■ ABOUT THIS TASK
Every line from the one containing "MAPA DO SITE" to the one containing "reunião do Conselho" in the records below, both included, must be set down exactly, and no other line.

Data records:
—————

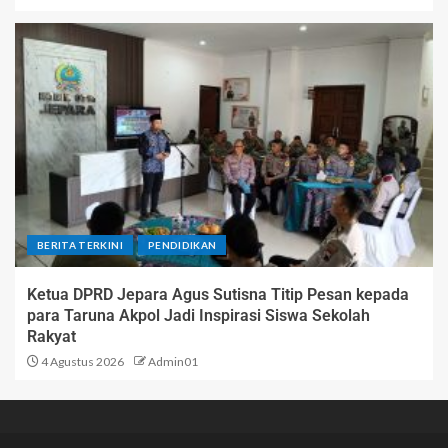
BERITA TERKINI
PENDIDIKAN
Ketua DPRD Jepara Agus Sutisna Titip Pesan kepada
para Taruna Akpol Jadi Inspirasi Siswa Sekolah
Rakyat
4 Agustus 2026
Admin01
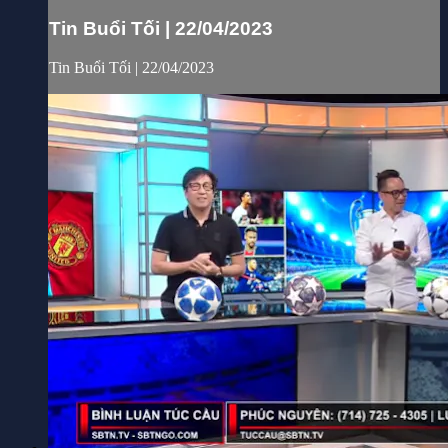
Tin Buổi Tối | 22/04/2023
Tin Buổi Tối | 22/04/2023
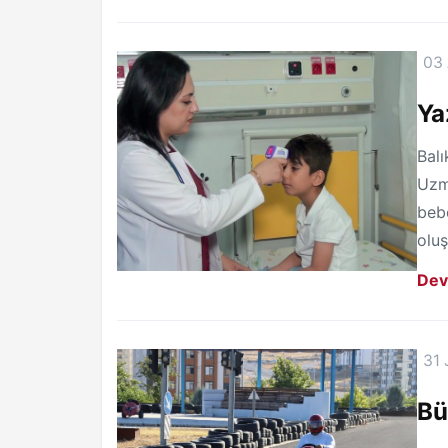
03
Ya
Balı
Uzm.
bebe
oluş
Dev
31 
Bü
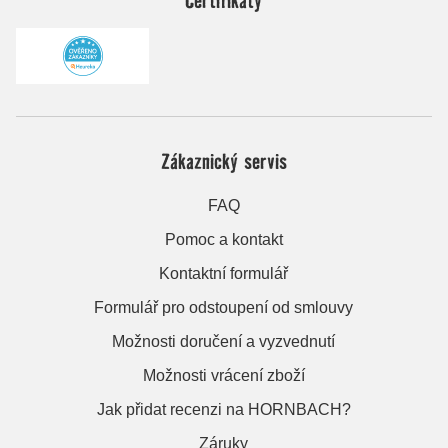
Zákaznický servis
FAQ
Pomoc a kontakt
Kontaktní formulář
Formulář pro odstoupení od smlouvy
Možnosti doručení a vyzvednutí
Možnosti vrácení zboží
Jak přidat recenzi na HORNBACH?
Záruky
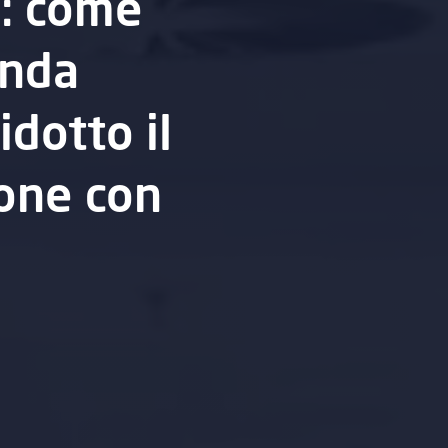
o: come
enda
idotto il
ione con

—————

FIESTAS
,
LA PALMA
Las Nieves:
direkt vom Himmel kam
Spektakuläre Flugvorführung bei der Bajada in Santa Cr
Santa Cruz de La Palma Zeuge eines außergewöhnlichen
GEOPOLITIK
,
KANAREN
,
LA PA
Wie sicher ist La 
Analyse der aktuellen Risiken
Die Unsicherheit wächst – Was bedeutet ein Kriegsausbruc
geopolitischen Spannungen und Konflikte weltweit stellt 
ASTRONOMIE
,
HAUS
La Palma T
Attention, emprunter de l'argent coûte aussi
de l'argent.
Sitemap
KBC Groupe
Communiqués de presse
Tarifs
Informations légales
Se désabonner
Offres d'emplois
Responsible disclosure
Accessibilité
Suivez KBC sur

—————

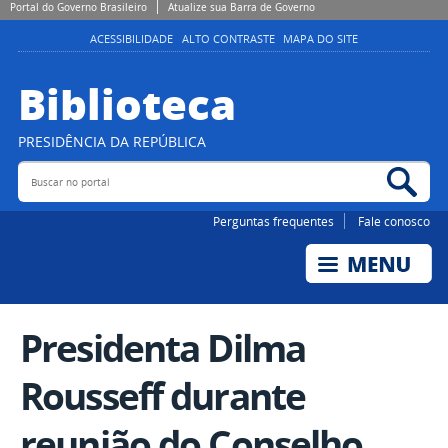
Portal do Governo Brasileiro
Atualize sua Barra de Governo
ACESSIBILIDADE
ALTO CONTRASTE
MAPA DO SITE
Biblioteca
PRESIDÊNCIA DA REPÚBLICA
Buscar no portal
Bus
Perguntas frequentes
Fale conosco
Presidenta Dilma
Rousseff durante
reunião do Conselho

—————

■ ANSWER SPACE
MAPA DO SITE
Biblioteca
PRESIDÊNCIA DA REPÚBLICA
Buscar no portal
Bus
Perguntas frequentes
Fale conosco
Presidenta Dilma
Rousseff durante
reunião do Conselho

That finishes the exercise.